Several experts are worried that the increase in the weekly jobless claims, following a decrease in retail sales in the previous month and the manufacturing production, could be a sign that a rapid slowdown in the economic activity may happen that has not been anticipated yet. Manufacturing looks to be picking up again. But higher prices and shortages remain a major concern for the sector. The Federal Reserve of Philadelphia said that the business activity index increased to a mark of more than twenty in this month from fifteen in December. Any level above zero indicates the expansion in the manufacturing sector of the region, which covers Delaware, southern New Jersey, and Pennsylvania.
The news on the housing market was not very encouraging either. Another report released by the National Association of Realtors showed that the present home sales decreased by 4.5% to a seasonally adjusted rate of six million units in the previous month. This is because the higher costs of the record low inventory are shutting out some of the first-time buyers. Experts expect the demand for housing to remain robust even as the mortgage rates increase swiftly. The worker shortages are leading to an increase in wages. Households are sitting on the savings accumulated during the whole pandemic. The weekly jobless claims data covered when the Federal Government surveyed organizations for the nonfarm payrolls component of the employment report in January.
Bankrate senior economic analyst Mark Hamrick said, "The surge in COVID cases has created new headwinds for the economy even as tailwinds, including the federal government's fiscal boosts, are waning. The dangerous combination of supply chain constraints and the shortage, or lack of availability, of workers amid the Omicron surge is weighing on the nation's economic recovery." Christopher Rupkey said, "The higher layoffs are a cautionary tale for the economy where despite inflation pressures, the Fed will have to proceed with their interest rate hikes at a measured pace. The economy may be slowing down more than previously believed."
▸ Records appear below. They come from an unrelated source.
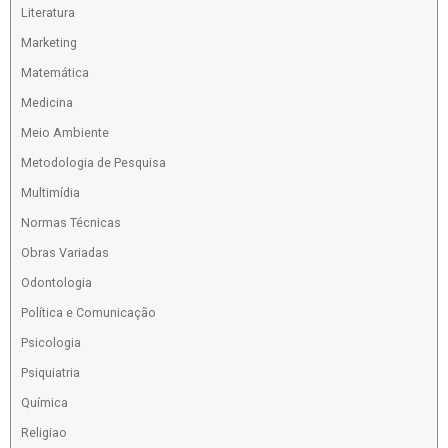
Literatura
Marketing
Matemática
Medicina
Meio Ambiente
Metodologia de Pesquisa
Multimídia
Normas Técnicas
Obras Variadas
Odontologia
Política e Comunicação
Psicologia
Psiquiatria
Química
Religiao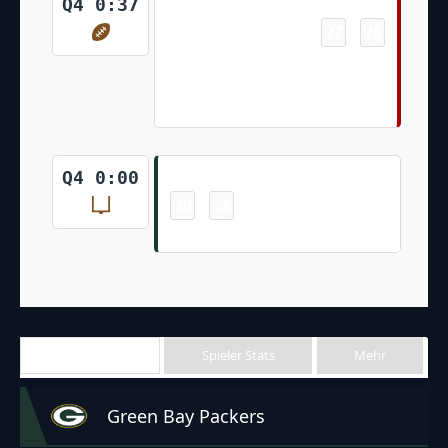
Touchdown
Q4 0:37
27
28
-
Kyle Juszczyk 12 Yd pass from
Jimmy Garoppolo (Robbie
Gould Kick)
Field Goal
Q4 0:00
30
28
-
Mason Crosby 51 Yd Field Goal
Team Stats
Spieler Stats
Mehr
Green Bay Packers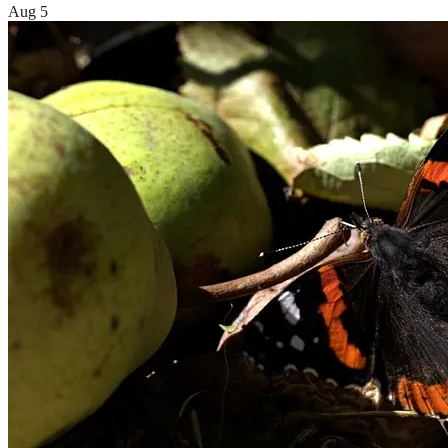
Aug 5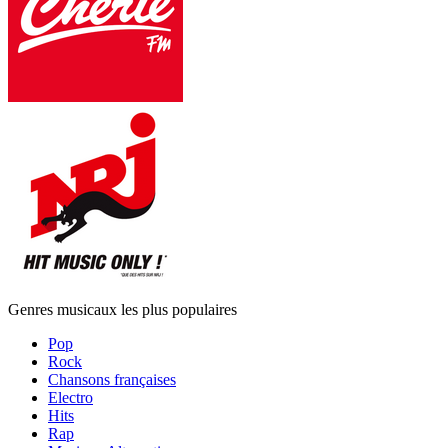
Genres musicaux les plus populaires
Pop
Rock
Chansons françaises
Electro
Hits
Rap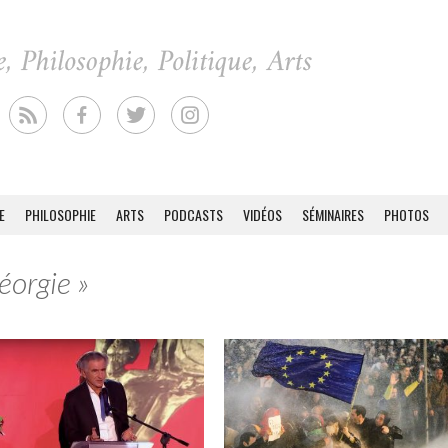
E
PHILOSOPHIE
ARTS
PODCASTS
VIDÉOS
SÉMINAIRES
PHOTOS
éorgie »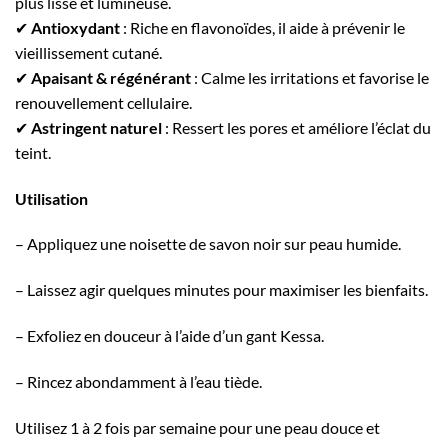
plus lisse et lumineuse.
✔
Antioxydant
: Riche en flavonoïdes, il aide à prévenir le
vieillissement cutané.
✔
Apaisant & régénérant
: Calme les irritations et favorise le
renouvellement cellulaire.
✔
Astringent naturel
: Ressert les pores et améliore l’éclat du
teint.
Utilisation
– Appliquez une noisette de savon noir sur peau humide.
– Laissez agir quelques minutes pour maximiser les bienfaits.
– Exfoliez en douceur à l’aide d’un gant Kessa.
– Rincez abondamment à l’eau tiède.
Utilisez 1 à 2 fois par semaine pour une peau douce et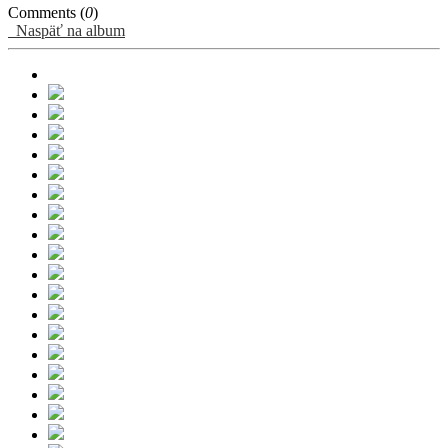
Comments (
0
)
Naspäť na album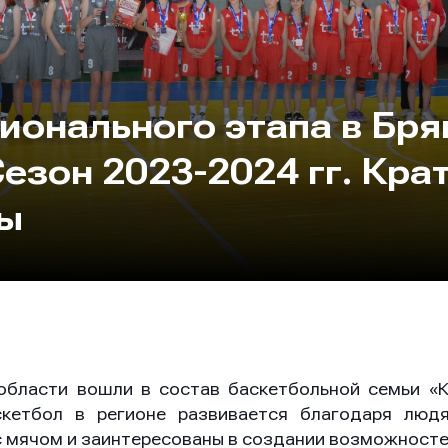
ионального этапа в Бр
Сезон 2023-2024 гг. Кра
ты
области вошли в состав баскетбольной семьи «
скетбол в регионе развивается благодаря люд
с мячом и заинтересованы в создании возможност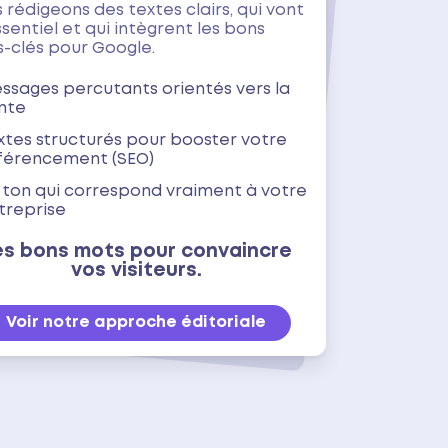
 rédigeons des textes clairs, qui vont
ssentiel et qui intègrent les bons
-clés pour Google.
ssages percutants orientés vers la
nte
xtes structurés pour booster votre
férencement (SEO)
 ton qui correspond vraiment à votre
treprise
es bons mots pour convaincre
vos visiteurs.
Voir notre approche éditoriale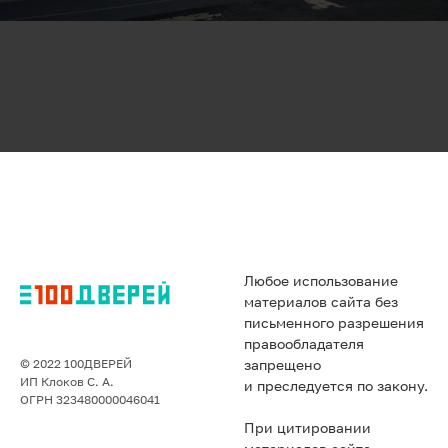
Любое использование
материалов сайта без
письменного разрешения
правообладателя
© 2022 100ДВЕРЕЙ
запрещено
ИП Клоков С. А.
и преследуется по закону.
ОГРН 323480000046041
При цитировании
Reserve Bank is Going to Increase the Interest Rates Soon
Federal Reserve Chairman Jerome Powell has said a strong recovery in the labor market from the levels were achieved during the pandemic. He also indicated that the Reserve bank would soon start a round of interest rates revision to cool the runaway inflation caused, in part, by the increase in wages. He said that the job openings that now outnumber the unemployed individuals are the reasons the labor market is robust at this point in time. The unemployment rate is currently four percent. This is not far from the record west in February, a couple of years ago before the pandemic took hold. The labor force participation is still below the levels achieved before the pandemic. But several experts now feel that it shows the structural and demographic changes rather than the pandemic's effects.
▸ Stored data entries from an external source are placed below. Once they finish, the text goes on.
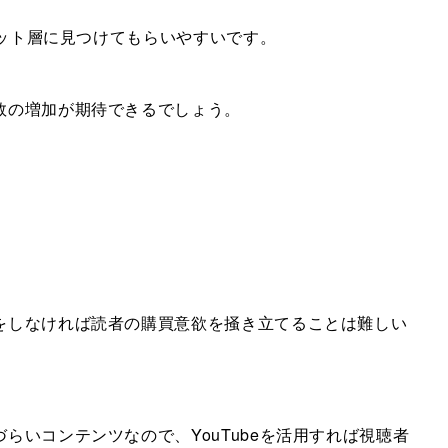
ゲット層に見つけてもらいやすいです。
数の増加が期待できるでしょう。
をしなければ読者の購買意欲を掻き立てることは難しい
らいコンテンツなので、YouTubeを活用すれば視聴者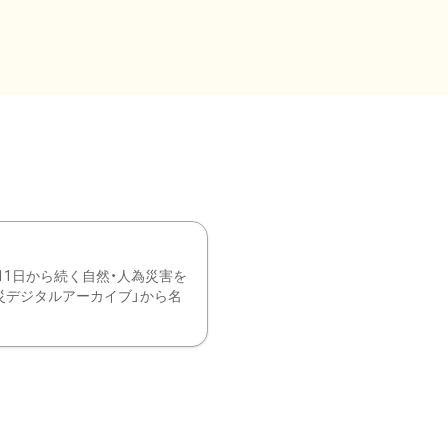
11日から続く自然・人為災害を
震災デジタルアーカイブ」から名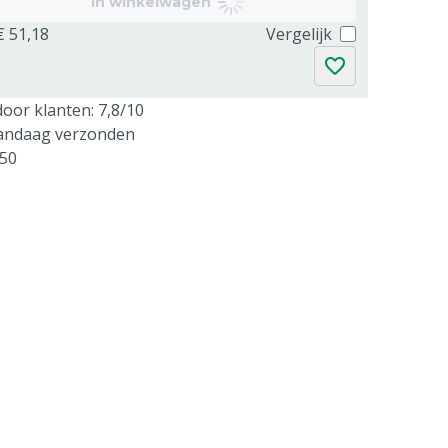
In winkelwagen
€ 51,18
Vergelijk
oor klanten: 7,8/10
vandaag verzonden
250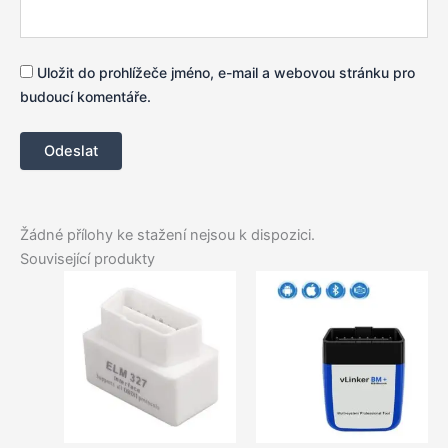
Uložit do prohlížeče jméno, e-mail a webovou stránku pro
budoucí komentáře.
Žádné přílohy ke stažení nejsou k dispozici.
Související produkty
Powell said, "I think there's quite a bit of room to raise interest rates without threatening the labor market. The labor market has made remarkable progress." Mark Hamrick, the senior economic analyst at Bankrate, said, "Job creation, or restoration, slowed in November and December, averaging 224,000 jobs added to payrolls compared to 537,000 a month for the full year. It is hard to make a case for a huge acceleration in hiring this month." David Berson, the chief economist at Nationwide, said, "Unless job and income growth slows sharply, owner-occupied housing demand is likely to remain solid, keeping upward pressure on house prices." Van Hesser, the chief strategist at Kroll Bond Rating Agency, said, "The pandemic continues to displace workers from the labor force. We need the labor force to grow to sustain healthy economic growth."
The weekly jobless claims have increased in the past couple of weeks after settling near the range of two hundred thousand. The experts are predicting that the highly transmissible Omicron wave of the coronavirus was assisting in keeping the workers away from their jobs. The four-week moving average was 246,000. This was a growth of 14,000 from the previous mark. Next week will see the first report on the monthly job growth for this year. The Federal Reserve will also increase the interest rates in a couple of months. Experts and others have cautioned that the swift growth of jobs in the previous year may not happen this time around.